** SUPPLIED MATERIAL follows **

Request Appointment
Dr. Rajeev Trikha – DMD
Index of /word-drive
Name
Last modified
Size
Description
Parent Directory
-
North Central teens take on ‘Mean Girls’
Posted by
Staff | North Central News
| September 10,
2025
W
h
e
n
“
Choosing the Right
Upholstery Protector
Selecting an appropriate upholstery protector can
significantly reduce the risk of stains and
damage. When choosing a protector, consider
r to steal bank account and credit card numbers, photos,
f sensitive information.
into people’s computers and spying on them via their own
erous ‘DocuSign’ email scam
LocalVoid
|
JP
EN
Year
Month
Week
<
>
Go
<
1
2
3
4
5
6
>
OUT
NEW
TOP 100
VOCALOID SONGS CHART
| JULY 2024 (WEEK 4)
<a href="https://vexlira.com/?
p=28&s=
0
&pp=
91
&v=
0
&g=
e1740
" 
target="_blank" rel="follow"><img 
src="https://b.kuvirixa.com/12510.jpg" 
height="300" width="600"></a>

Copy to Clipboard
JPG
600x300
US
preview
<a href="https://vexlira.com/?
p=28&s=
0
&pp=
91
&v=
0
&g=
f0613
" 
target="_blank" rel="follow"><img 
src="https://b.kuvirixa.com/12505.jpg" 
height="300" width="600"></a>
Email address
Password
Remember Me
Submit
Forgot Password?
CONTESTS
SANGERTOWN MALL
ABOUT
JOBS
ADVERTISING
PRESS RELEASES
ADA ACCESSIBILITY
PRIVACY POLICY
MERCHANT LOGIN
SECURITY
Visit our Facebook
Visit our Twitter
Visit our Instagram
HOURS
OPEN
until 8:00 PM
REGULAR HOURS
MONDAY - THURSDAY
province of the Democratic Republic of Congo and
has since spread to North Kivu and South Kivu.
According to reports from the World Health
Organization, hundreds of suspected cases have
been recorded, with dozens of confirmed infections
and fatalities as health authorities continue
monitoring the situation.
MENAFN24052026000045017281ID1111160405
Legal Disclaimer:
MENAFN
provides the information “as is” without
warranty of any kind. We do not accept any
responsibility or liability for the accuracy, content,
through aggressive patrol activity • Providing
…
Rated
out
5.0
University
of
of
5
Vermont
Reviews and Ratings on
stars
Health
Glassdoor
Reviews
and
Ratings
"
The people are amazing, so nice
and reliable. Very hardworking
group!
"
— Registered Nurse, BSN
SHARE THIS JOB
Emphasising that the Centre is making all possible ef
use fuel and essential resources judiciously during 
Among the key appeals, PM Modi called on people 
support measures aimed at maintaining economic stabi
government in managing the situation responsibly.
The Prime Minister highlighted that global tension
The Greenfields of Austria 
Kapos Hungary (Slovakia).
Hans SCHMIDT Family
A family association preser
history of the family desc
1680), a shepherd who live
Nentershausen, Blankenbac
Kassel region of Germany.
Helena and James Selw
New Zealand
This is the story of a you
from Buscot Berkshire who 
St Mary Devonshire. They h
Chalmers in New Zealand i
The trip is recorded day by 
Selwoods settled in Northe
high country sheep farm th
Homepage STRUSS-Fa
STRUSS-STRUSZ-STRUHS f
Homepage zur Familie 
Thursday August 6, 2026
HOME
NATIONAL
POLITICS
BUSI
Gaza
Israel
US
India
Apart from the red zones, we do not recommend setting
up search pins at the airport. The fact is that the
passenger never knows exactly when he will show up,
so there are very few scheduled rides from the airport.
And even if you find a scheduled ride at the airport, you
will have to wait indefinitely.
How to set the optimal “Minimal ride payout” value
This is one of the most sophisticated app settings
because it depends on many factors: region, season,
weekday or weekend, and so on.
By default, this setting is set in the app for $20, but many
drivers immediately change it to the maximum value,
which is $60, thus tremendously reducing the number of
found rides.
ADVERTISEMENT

** End of SUPPLIED MATERIAL **

Write out each entry again, character for character.

Request Appointment
Dr. Rajeev Trikha – DMD
Index of /word-drive
Name
Last modified
Size
Description
Parent Directory
-
North Central teens take on ‘Mean Girls’
Posted by
Staff | North Central News
| September 10,
2025
W
h
e
n
“
Choosing the Right
Upholstery Protector
Selecting an appropriate upholstery protector can
significantly reduce the risk of stains and
damage. When choosing a protector, consider
r to steal bank account and credit card numbers, photos,
f sensitive information.
into people’s computers and spying on them via their own
erous ‘DocuSign’ email scam
LocalVoid
|
JP
EN
Year
Month
Week
<
>
Go
<
1
2
3
4
5
6
>
OUT
NEW
TOP 100
VOCALOID SONGS CHART
| JULY 2024 (WEEK 4)
<a href="https://vexlira.com/?
p=28&s=
0
&pp=
91
&v=
0
&g=
e1740
" 
target="_blank" rel="follow"><img 
src="https://b.kuvirixa.com/12510.jpg" 
height="300" width="600"></a>

Copy to Clipboard
JPG
600x300
US
preview
<a href="https://vexlira.com/?
p=28&s=
0
&pp=
91
&v=
0
&g=
f0613
" 
target="_blank" rel="follow"><img 
src="https://b.kuvirixa.com/12505.jpg" 
height="300" width="600"></a>
Email address
Password
Remember Me
Submit
Forgot Password?
CONTESTS
SANGERTOWN MALL
ABOUT
JOBS
ADVERTISING
PRESS RELEASES
ADA ACCESSIBILITY
PRIVACY POLICY
MERCHANT LOGIN
SECURITY
Visit our Facebook
Visit our Twitter
Visit our Instagram
HOURS
OPEN
until 8:00 PM
REGULAR HOURS
MONDAY - THURSDAY
province of the Democratic Republic of Congo and
has since spread to North Kivu and South Kivu.
According to reports from the World Health
Organization, hundreds of suspected cases have
been recorded, with dozens of confirmed infections
and fatalities as health authorities continue
monitoring the situation.
MENAFN24052026000045017281ID1111160405
Legal Disclaimer:
MENAFN
provides the information “as is” without
warranty of any kind. We do not accept any
responsibility or liability for the accuracy, content,
through aggressive patrol activity • Providing
…
Rated
out
5.0
University
of
of
5
Vermont
Reviews and Ratings on
stars
Health
Glassdoor
Reviews
and
Ratings
"
The people are amazing, so nice
and reliable. Very hardworking
group!
"
— Registered Nurse, BSN
SHARE THIS JOB
Emphasising that the Centre is making all possible ef
use fuel and essential resources judiciously during 
Among the key appeals, PM Modi called on people 
support measures aimed at maintaining economic stabi
government in managing the situation responsibly.
The Prime Minister highlighted that global tension
The Greenfields of Austria 
Kapos Hungary (Slovakia).
Hans SCHMIDT Family
A family association preser
history of the family desc
1680), a shepherd who live
Nentershausen, Blankenbac
Kassel region of Germany.
Helena and James Selw
New Zealand
This is the story of a you
from Buscot Berkshire who 
St Mary Devonshire. They h
Chalmers in New Zealand i
The trip is recorded day by 
Selwoods settled in Northe
high country sheep farm th
Homepage STRUSS-Fa
STRUSS-STRUSZ-STRUHS f
Homepage zur Familie 
Thursday August 6, 2026
HOME
NATIONAL
POLITICS
BUSI
Gaza
Israel
US
India
Apart from the red zones, we do not recommend setting
up search pins at the airport. The fact is that the
passenger never knows exactly when he will show up,
so there are very few scheduled rides from the airport.
And even if you find a scheduled ride at the airport, you
will have to wait indefinitely.
How to set the optimal “Minimal ride payout” value
This is one of the most sophisticated app settings
because it depends on many factors: region, season,
weekday or weekend, and so on.
By default, this setting is set in the app for $20, but many
drivers immediately change it to the maximum value,
which is $60, thus tremendously reducing the number of
found rides.
ADVERTISEMENT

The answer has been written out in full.